Reclaim Gold from Electronics


Q. Hello All,

This Question is for everyone who may have an answer, But, mostly directed to Mr. Arnold Hoskins and Mr.Tim Hamilton.

I work for a company that maintains a data center for a major phone company in the south. I'm a maintenance man/ Electrician/ computer repair/ jack of all trades. We are constantly throwing away old pc's, gold tipped plugs ,circuitry boards, etc... My question is how can I find ways to remove the gold plate from these items and reclaim it. The info I have found has not come from a non commercial site yet. Please let me know what you guys think.


Clark Chapman
- Brandon, Mississippi

Recovering Gold & Other Precious Metals from Electronic Scrap [Kindle Edition /ebook]


Q. I am looking for the same thing you are. What is the technology? It must be available and I suspect it is done with heat. HP is currently reclaiming many components of used computers. Please let me know any leads you might have.

Thank You,

Larry Lynes
construction - La Mesa, California


A. Please see letters 18889 and 771b for earlier responses to similar questions.

Ted Mooney, Teds signature
Ted Mooney, P.E. RET
Pine Beach, New Jersey


A. One way to remove gold is with mercury. Gold will dissolve in mercury. Then you heat the gold/mercury to remove the mercury. This is a very dangerous process.

Joe Whalen
electronics manufacturing - Enfield, Connecticut


Not only is it extremely hazardous to the environment, It's also illegal in the US.
Sure, it works to dissolve the gold, then you heat the mercury with a torch and the mercury evaporates leaving molten gold.
HOWEVER, then the evaporated mercury precipitates down into our drinking water.

James Fergason
- Portland, Oregon

August 22, 2008

A. You asked about gold recovery. Look at ishor systems =>
They have a system or systems for gold and platinum recovery that's only under 2000 dollars

Michael smith
- Gainesville, Georgia

August 2, 2011

A. You can liquify gold by setting it in 2 types of acid which are readily available.

Kevin Lee
- canada

Muriatic Acid

August 2, 2011

Thanks, Kevin.

Yes, aqua regia, which is a mix of nitric and hydrochloric acid will dissolve gold. There are proprietary substitutes for the nitric acid, like SubZero, that are less dangerous in shipment and handling, but they become just as dangerous once mixed with the hydrochloric acid.

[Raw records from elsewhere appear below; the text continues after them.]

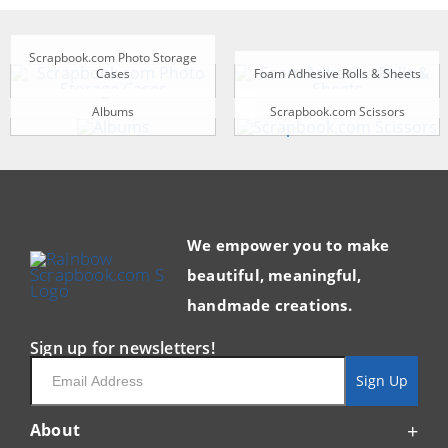
Scrapbook.com Photo Storage
Cases
Foam Adhesive Rolls & Sheets
Albums
Scrapbook.com Scissors
We empower you to make
beautiful, meaningful,
handmade creations.
Sign up for newsletters!
Email
Sign Up
About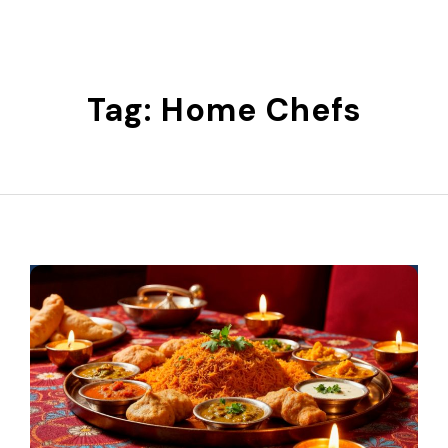
Skip
to
content
Tag:
Home Chefs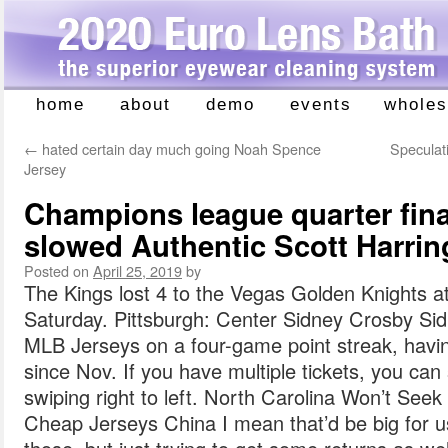
home
about
demo
events
wholes
Skip
to
←
hated certain day much going Noah Spence
Speculati
content
Jersey
Champions league quarter final
slowed Authentic Scott Harrin
Posted on
April 25, 2019
by
The Kings lost 4 to the Vegas Golden Knights a
Saturday. Pittsburgh: Center Sidney Crosby Si
MLB Jerseys on a four-game point streak, havi
since Nov. If you have multiple tickets, you can 
swiping right to left. North Carolina Won’t See
Cheap Jerseys China I mean that’d be big for us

But the thing is, folks, there's a lot more to recovering gold from electronics that just finding an acid that can dissolve gold. Further, the environmental organizations are united in discouraging home recovery of gold from e-waste as they feel it takes a wrecking ball to their efforts to contain e-waste and, by cherry-picking the valuable, it derails their efforts toward sustainable recycling. Just sayin'


Ted Mooney,
Teds signature
Ted Mooney, P.E. RET
Pine Beach, New Jersey

February 13, 2012

A. I've seen many youtube science where just to pull the gold off the pins and other parts you would use hydrochloric acid. Put it on a simmer plate like a coffee maker plate for about 12 hrs and then use 4 parts vinegar to neutralize the acid. The hydrochloric acid eats the other metals that the gold is coating. Hope this helps.

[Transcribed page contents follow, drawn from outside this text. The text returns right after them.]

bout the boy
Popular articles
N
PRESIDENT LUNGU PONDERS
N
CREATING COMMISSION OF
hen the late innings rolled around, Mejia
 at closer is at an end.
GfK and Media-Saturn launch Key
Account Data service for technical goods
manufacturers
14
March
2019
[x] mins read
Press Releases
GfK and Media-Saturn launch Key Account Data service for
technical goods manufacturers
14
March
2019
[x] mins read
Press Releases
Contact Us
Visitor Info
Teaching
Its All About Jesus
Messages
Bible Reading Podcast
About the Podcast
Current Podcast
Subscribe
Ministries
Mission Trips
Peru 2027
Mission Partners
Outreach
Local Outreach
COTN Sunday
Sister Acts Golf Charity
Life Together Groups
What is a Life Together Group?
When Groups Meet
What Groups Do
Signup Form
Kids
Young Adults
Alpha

Hydrochloric acid is the same thing as muriatic acid which is used to clean and treat pools. So go to a pool place; it's a whole lot cheaper than to buy it online. The strength is the same. It's based on the same thing as if you want a horse whip go to a porn store pay $27.00 or go to a pet store and pay $8.00 for the same thing so shop smart instead of throwing money away.

david pennock
- woodland California

February 14, 2012

A. Hi David. Thanks. Vinegar is acetic acid and it does not neutralize hydrochloric acid. You are probably thinking of baking soda. But readers need to be very careful neutralizing a strong acid: adding baking soda to acid produces a huge amount of fizz that both overflows and entrains the acid into little airborne bubbles like ginger ale.

I agree that we should try to support local mom & pop hardware stores, pool supply stores and pet stores if we can; not quite as sure about the local porn store though :-)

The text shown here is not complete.